- [What this task involves]
A complete and exact copy of the data below is required.

[Opening Source material section]

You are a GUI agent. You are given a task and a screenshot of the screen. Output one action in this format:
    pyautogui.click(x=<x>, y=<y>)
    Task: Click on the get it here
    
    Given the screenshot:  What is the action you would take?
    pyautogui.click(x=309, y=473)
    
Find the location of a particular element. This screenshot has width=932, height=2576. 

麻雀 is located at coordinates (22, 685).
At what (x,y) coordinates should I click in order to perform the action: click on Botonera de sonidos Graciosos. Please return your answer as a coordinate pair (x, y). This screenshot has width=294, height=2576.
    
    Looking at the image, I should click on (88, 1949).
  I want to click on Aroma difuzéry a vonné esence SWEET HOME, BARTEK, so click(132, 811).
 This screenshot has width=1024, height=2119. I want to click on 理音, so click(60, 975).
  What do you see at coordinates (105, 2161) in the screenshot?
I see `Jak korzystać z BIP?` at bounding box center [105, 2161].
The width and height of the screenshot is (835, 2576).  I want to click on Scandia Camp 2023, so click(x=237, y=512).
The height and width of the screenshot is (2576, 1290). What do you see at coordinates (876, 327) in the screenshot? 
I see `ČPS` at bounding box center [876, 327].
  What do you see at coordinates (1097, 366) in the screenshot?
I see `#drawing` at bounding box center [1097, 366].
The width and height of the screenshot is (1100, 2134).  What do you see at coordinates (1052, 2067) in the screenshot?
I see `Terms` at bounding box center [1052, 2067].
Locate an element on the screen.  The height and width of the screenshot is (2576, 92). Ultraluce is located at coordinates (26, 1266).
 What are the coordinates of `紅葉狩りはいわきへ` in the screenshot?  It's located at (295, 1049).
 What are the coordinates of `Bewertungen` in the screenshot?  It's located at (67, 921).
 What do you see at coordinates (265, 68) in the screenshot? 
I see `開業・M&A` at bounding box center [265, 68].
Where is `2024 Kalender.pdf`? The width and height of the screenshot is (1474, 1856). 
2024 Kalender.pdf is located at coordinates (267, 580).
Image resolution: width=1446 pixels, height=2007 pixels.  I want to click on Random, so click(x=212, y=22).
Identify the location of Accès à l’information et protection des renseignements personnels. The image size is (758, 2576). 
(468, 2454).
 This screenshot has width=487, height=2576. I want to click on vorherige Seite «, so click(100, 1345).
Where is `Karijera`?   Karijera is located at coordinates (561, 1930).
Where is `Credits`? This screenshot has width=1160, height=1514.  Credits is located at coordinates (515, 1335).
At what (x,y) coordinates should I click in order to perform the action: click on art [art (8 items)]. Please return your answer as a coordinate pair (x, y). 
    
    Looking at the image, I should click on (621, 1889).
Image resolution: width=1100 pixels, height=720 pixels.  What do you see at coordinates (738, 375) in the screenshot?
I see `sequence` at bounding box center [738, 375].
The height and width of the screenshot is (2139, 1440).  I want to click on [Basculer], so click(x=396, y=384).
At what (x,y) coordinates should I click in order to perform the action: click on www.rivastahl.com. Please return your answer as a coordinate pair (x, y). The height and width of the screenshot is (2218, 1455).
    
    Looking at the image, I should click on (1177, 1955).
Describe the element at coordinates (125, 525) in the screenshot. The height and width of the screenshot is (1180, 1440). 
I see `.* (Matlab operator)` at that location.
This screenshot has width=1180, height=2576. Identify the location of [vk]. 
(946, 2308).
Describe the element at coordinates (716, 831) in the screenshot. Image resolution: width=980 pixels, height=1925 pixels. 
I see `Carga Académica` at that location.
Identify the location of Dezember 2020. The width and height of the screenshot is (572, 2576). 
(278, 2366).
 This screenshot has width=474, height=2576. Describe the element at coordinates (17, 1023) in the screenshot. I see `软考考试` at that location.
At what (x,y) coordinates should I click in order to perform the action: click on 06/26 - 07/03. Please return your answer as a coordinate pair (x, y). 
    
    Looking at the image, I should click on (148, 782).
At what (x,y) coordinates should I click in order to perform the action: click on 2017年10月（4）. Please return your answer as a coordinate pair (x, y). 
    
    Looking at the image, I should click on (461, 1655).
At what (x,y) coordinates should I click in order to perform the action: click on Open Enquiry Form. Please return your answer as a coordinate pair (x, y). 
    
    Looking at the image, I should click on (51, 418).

[Closing Source material section]

- [Completed exercise]
You are a GUI agent. You are given a task and a screenshot of the screen. Output one action in this format:
    pyautogui.click(x=<x>, y=<y>)
    Task: Click on the get it here
    
    Given the screenshot:  What is the action you would take?
    pyautogui.click(x=309, y=473)
    
Find the location of a particular element. This screenshot has width=932, height=2576. 

麻雀 is located at coordinates (22, 685).
At what (x,y) coordinates should I click in order to perform the action: click on Botonera de sonidos Graciosos. Please return your answer as a coordinate pair (x, y). This screenshot has width=294, height=2576.
    
    Looking at the image, I should click on (88, 1949).
  I want to click on Aroma difuzéry a vonné esence SWEET HOME, BARTEK, so click(132, 811).
 This screenshot has width=1024, height=2119. I want to click on 理音, so click(60, 975).
  What do you see at coordinates (105, 2161) in the screenshot?
I see `Jak korzystać z BIP?` at bounding box center [105, 2161].
The width and height of the screenshot is (835, 2576).  I want to click on Scandia Camp 2023, so click(x=237, y=512).
The height and width of the screenshot is (2576, 1290). What do you see at coordinates (876, 327) in the screenshot? 
I see `ČPS` at bounding box center [876, 327].
  What do you see at coordinates (1097, 366) in the screenshot?
I see `#drawing` at bounding box center [1097, 366].
The width and height of the screenshot is (1100, 2134).  What do you see at coordinates (1052, 2067) in the screenshot?
I see `Terms` at bounding box center [1052, 2067].
Locate an element on the screen.  The height and width of the screenshot is (2576, 92). Ultraluce is located at coordinates (26, 1266).
 What are the coordinates of `紅葉狩りはいわきへ` in the screenshot?  It's located at (295, 1049).
 What are the coordinates of `Bewertungen` in the screenshot?  It's located at (67, 921).
 What do you see at coordinates (265, 68) in the screenshot? 
I see `開業・M&A` at bounding box center [265, 68].
Where is `2024 Kalender.pdf`? The width and height of the screenshot is (1474, 1856). 
2024 Kalender.pdf is located at coordinates (267, 580).
Image resolution: width=1446 pixels, height=2007 pixels.  I want to click on Random, so click(x=212, y=22).
Identify the location of Accès à l’information et protection des renseignements personnels. The image size is (758, 2576). 
(468, 2454).
 This screenshot has width=487, height=2576. I want to click on vorherige Seite «, so click(100, 1345).
Where is `Karijera`?   Karijera is located at coordinates (561, 1930).
Where is `Credits`? This screenshot has width=1160, height=1514.  Credits is located at coordinates (515, 1335).
At what (x,y) coordinates should I click in order to perform the action: click on art [art (8 items)]. Please return your answer as a coordinate pair (x, y). 
    
    Looking at the image, I should click on (621, 1889).
Image resolution: width=1100 pixels, height=720 pixels.  What do you see at coordinates (738, 375) in the screenshot?
I see `sequence` at bounding box center [738, 375].
The height and width of the screenshot is (2139, 1440).  I want to click on [Basculer], so click(x=396, y=384).
At what (x,y) coordinates should I click in order to perform the action: click on www.rivastahl.com. Please return your answer as a coordinate pair (x, y). The height and width of the screenshot is (2218, 1455).
    
    Looking at the image, I should click on (1177, 1955).
Describe the element at coordinates (125, 525) in the screenshot. The height and width of the screenshot is (1180, 1440). 
I see `.* (Matlab operator)` at that location.
This screenshot has width=1180, height=2576. Identify the location of [vk]. 
(946, 2308).
Describe the element at coordinates (716, 831) in the screenshot. Image resolution: width=980 pixels, height=1925 pixels. 
I see `Carga Académica` at that location.
Identify the location of Dezember 2020. The width and height of the screenshot is (572, 2576). 
(278, 2366).
 This screenshot has width=474, height=2576. Describe the element at coordinates (17, 1023) in the screenshot. I see `软考考试` at that location.
At what (x,y) coordinates should I click in order to perform the action: click on 06/26 - 07/03. Please return your answer as a coordinate pair (x, y). 
    
    Looking at the image, I should click on (148, 782).
At what (x,y) coordinates should I click in order to perform the action: click on 2017年10月（4）. Please return your answer as a coordinate pair (x, y). 
    
    Looking at the image, I should click on (461, 1655).
At what (x,y) coordinates should I click in order to perform the action: click on Open Enquiry Form. Please return your answer as a coordinate pair (x, y). 
    
    Looking at the image, I should click on (51, 418).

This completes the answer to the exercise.